Piracy is rife in the busy shipping lanes near to Somalia's coast and along the Gulf of Aden, where dozens of boats have been hijacked this year.
Millions of dollars have been paid to the pirate gangs operating in the area, which is vital to shipping between Europe, Asia and the Middle East, pushing up insurance costs and threatening humanitarian supplies.
Pirates were now targeting ships on the eastern side of Somalia after concentrating their attacks in the Gulf of Aden.
The Nato military alliance has agreed to join anti-piracy operations off the coast of Somalia amid growing calls for action against armed gangs which have attacked scores of vessels this year.
Seven vessels will be sent to the region, where negotiations are currently under way after one gang demanded an $8m ransom for a Ukrainian ship loaded with heavy weaponry.

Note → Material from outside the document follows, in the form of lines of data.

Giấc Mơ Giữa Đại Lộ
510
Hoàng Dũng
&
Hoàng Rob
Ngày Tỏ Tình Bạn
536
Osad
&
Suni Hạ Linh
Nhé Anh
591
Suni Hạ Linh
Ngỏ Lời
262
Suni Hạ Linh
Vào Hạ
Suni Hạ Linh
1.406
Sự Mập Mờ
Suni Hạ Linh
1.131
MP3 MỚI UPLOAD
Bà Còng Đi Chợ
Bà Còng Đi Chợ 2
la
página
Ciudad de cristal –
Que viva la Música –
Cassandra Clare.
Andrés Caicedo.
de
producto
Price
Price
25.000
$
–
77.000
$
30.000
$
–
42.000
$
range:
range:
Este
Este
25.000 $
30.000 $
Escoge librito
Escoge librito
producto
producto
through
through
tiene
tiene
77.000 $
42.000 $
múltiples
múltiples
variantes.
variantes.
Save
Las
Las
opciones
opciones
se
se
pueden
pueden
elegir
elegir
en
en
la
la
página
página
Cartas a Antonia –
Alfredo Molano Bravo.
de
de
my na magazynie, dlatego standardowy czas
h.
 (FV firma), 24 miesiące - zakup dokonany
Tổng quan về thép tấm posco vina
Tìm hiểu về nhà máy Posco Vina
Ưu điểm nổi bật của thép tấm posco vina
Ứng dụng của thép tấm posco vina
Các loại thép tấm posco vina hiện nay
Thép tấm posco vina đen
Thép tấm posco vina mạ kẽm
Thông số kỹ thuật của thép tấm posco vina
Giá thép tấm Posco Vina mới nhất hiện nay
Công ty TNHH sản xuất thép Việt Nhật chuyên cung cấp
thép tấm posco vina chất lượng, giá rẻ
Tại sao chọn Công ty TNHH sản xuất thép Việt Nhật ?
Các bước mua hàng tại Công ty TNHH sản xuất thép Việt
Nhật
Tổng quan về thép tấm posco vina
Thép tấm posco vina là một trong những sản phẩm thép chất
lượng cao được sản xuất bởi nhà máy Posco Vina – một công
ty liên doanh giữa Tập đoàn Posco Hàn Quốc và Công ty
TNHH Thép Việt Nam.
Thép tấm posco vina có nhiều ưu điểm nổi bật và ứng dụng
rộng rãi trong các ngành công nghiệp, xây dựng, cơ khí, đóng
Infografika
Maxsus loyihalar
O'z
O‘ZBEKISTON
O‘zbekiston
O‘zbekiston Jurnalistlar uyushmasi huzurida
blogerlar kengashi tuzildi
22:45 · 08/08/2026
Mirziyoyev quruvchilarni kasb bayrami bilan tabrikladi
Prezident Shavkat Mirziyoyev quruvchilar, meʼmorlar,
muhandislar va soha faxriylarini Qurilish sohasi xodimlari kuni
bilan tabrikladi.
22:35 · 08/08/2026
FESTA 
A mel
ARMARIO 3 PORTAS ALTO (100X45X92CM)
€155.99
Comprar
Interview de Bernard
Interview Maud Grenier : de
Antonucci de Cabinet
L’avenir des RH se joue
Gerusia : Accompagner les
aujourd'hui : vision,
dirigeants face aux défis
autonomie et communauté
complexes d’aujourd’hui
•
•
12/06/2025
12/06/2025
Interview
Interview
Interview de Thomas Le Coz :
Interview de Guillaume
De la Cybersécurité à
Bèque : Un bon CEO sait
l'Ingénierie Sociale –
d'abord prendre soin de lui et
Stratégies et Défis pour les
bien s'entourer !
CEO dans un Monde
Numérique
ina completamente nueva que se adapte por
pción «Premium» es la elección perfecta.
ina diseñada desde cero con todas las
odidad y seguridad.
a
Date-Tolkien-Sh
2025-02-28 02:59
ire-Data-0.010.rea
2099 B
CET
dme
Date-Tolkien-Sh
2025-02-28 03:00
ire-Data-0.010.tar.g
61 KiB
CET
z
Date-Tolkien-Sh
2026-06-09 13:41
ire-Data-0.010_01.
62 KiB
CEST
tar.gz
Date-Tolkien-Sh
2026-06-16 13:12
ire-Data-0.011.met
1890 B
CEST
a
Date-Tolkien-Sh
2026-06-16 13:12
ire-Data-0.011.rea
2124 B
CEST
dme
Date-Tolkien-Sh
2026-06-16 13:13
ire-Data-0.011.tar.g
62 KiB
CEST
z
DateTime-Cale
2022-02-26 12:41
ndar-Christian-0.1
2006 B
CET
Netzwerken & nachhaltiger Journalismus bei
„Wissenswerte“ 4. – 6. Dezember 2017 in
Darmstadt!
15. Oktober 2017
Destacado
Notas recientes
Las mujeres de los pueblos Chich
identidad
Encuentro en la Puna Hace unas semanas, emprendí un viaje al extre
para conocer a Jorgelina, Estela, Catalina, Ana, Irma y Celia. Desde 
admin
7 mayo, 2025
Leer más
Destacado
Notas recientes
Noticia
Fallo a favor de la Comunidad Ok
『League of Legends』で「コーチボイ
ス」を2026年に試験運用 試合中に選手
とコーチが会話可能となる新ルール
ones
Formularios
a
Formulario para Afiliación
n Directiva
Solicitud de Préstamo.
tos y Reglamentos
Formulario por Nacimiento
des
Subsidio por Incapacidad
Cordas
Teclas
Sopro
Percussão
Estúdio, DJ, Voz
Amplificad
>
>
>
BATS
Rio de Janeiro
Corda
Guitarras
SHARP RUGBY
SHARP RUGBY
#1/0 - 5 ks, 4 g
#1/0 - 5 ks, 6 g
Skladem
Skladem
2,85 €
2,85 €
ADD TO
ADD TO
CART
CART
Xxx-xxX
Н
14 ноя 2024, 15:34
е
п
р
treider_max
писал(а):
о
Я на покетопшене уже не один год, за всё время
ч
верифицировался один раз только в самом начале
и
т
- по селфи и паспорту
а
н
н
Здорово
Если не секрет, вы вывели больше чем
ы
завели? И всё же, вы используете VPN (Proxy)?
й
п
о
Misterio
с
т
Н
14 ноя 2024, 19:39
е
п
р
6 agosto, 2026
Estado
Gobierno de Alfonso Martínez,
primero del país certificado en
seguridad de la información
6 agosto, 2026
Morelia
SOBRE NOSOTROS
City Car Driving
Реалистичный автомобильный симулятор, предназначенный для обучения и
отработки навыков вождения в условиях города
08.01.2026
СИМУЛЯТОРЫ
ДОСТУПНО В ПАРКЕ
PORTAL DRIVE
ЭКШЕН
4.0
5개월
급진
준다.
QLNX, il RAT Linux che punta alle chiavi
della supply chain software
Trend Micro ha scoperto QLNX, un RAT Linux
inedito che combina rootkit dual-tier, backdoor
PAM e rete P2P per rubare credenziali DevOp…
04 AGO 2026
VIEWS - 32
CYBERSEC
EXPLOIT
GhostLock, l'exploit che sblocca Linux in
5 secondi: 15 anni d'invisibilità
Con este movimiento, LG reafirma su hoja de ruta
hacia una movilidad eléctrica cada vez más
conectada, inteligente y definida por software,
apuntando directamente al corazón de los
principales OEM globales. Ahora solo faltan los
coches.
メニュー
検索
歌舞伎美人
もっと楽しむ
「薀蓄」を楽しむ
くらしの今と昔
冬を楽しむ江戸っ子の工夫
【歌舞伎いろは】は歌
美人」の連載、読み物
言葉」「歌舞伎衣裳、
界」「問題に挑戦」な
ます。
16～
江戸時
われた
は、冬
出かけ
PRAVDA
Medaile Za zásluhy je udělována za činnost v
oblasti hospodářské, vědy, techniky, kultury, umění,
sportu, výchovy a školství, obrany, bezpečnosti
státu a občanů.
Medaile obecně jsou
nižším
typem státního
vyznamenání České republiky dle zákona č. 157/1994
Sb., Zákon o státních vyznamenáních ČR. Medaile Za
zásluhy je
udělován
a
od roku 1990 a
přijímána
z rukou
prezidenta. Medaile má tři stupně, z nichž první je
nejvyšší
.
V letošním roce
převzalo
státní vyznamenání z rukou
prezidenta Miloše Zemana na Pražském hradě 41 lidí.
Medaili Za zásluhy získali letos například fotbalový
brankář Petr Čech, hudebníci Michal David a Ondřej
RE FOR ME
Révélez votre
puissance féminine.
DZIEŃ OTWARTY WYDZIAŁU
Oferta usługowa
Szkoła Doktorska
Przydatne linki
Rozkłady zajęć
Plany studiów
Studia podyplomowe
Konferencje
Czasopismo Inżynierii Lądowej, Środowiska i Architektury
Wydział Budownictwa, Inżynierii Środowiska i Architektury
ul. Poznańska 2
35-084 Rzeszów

The UN Security Council earlier this week called on countries to send naval vessels and military aircraft to support anti-piracy efforts.
The call came after European Union countries said they would launch an anti-piracy patrol, and Russia announced it would co-operate with the West in fighting the pirates.
Choong of the IMB said the Kuala Lumpur-based body had issued a fresh warning to ships to maintain strict anti-piracy watch since the waters off Somalia were too wide for Western forces to provide security.
"As long as there is no firm deterrent, pirates will continue to attack ships. But the military cannot be everywhere since this is a wide area," he said.
Somalia's transitional government, which is under pressure from near-daily attacks by armed opposition groups, has given foreign powers the freedom to use force against the pirates.
According to the IMB, 69 ships have been attacked off Somalia since January; 27 were hijacked and 11 are still being held for ransom. Pirates are holding more than 200 crew members.